Credit: University of Sussex

Physicists at the University of Sussex have found a way of using everyday technology found in kitchen microwaves and mobile telephones to bring quantum physics closer to helping solve enormous scientific problems that the most powerful of today's supercomputers cannot even begin to embark upon.

A team led by Professor Winfried Hensinger has frozen single charged atoms to within a millionth of a degree of absolute zero (minus 273.15°C) with the help of microwave radiation. This technique will simplify the construction of 'quantum technology devices' including powerful quantum sensors, ultra-fast quantum computers, and ultra-stable quantum clocks. Quantum technologies make use of highly strange and counterintuitive phenomena predicted by the theory of quantum physics.

The report "Ground-state cooling of a trapped ion using long-wavelength radiation" was published in Physical Review Letters this week: Here

"The use of long-wavelength radiation instead of laser technology to cool ions can tremendously simplify the construction of practical quantum technology devices enabling us to build real devices much faster," said Professor Hensinger.

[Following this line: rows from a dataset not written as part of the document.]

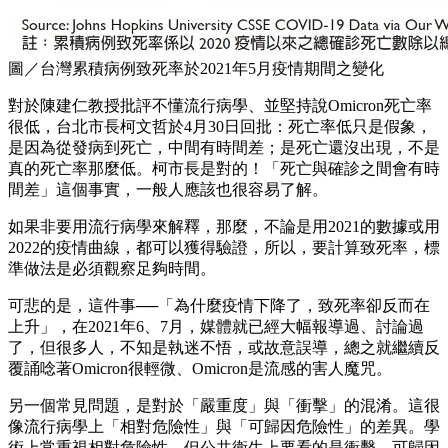
圖／台灣累積病例致死率於2021年5月疫情期間之變化
對於陳建仁教授批評不懂流行病學、並堅持說Omicron死亡率
很低，台北市長柯文哲於4月30日回批：死亡率低只是假象，
是因為從發病到死亡，中間有時間差；是死亡還沒出現，不是
真的死亡率那麼低。柯市長是對的！「死亡與確診之間會有時
間差」這個事實，一般人應該也很容易了解。
如果非要用流行病學來解釋，那麼，不論是用2021的數據或用
2022的疫情曲線，都可以獲得驗證，所以，要計算致死率，標
準做法是必須觀察足夠時間。
可悲的是，這件事──「為什麼疫情下降了，致死率卻反而在
上升」，在2021年6、7月，媒體就已經大幅報導過、討論過
了，但很多人，不知是執迷不悟，或故意誤導，總之就繼續反
覆誦唸著Omicron很輕微、Omicron是流感的害人魔咒。
另一個常見問題，是對於「嚴重度」與「衝擊」的混淆。這很
像流行病學上「相對危險性」與「可歸因危險性」的差異。學
術上常重視相對危險性，但公共衛生上要看的是衝擊、可歸因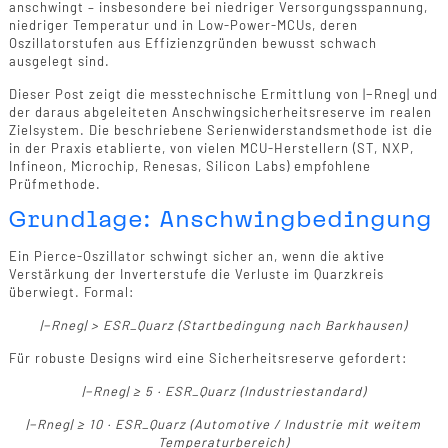
anschwingt – insbesondere bei niedriger Versorgungsspannung,
niedriger Temperatur und in Low-Power-MCUs, deren
Oszillatorstufen aus Effizienzgründen bewusst schwach
ausgelegt sind.
Dieser Post zeigt die messtechnische Ermittlung von |−Rneg| und
der daraus abgeleiteten Anschwingsicherheitsreserve im realen
Zielsystem. Die beschriebene Serienwiderstandsmethode ist die
in der Praxis etablierte, von vielen MCU-Herstellern (ST, NXP,
Infineon, Microchip, Renesas, Silicon Labs) empfohlene
Prüfmethode.
Grundlage: Anschwingbedingung
Ein Pierce-Oszillator schwingt sicher an, wenn die aktive
Verstärkung der Inverterstufe die Verluste im Quarzkreis
überwiegt. Formal:
|−Rneg| > ESR_Quarz (Startbedingung nach Barkhausen)
Für robuste Designs wird eine Sicherheitsreserve gefordert:
|−Rneg| ≥ 5 · ESR_Quarz (Industriestandard)
|−Rneg| ≥ 10 · ESR_Quarz (Automotive / Industrie mit weitem
Temperaturbereich)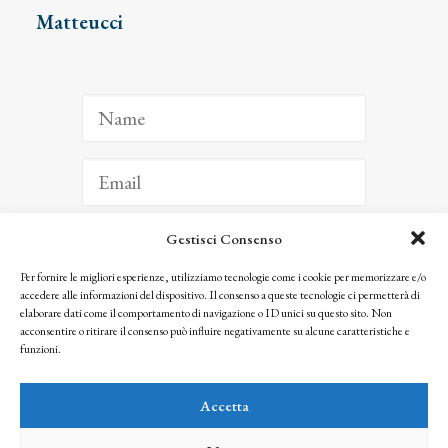
Matteucci
Gestisci Consenso
ISCRIVITI
Per fornire le migliori esperienze, utilizziamo tecnologie come i cookie per memorizzare e/o
accedere alle informazioni del dispositivo. Il consenso a queste tecnologie ci permetterà di
Facendo clic per iscriverti, riconosci che le tue informazioni saranno trattate
elaborare dati come il comportamento di navigazione o ID unici su questo sito. Non
seguendo la nostra
Privacy Policy
acconsentire o ritirare il consenso può influire negativamente su alcune caratteristiche e
© 2025 Istituto Matteucci. All right reserved
funzioni.
Nessuna parte di questo sito può essere riprodotta o trasmessa con qualsiasi mezzo senza
l’autorizzazione scritta dei proprietari dei diritti e dell’Istituto Matteucci
Accetta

Once quantum technology is harnessed into practical devices it has the potential to completely change everyday life again - just as computers have already done. Quantum technologies may one day revolutionise our understanding of science answering open questions of biology and solving the origin of the universe and other puzzles as well as allowing for a revolution in sensing, time keeping and communications.

"By taking advantage of simple well developed technology we have be able to create a remarkably robust and simple method, which is expected to provide a stepping stone for this technology to be integrated into a breadth of different quantum technologies spanning from quantum computers to highly sensitive quantum sensors," said Professor Hensinger.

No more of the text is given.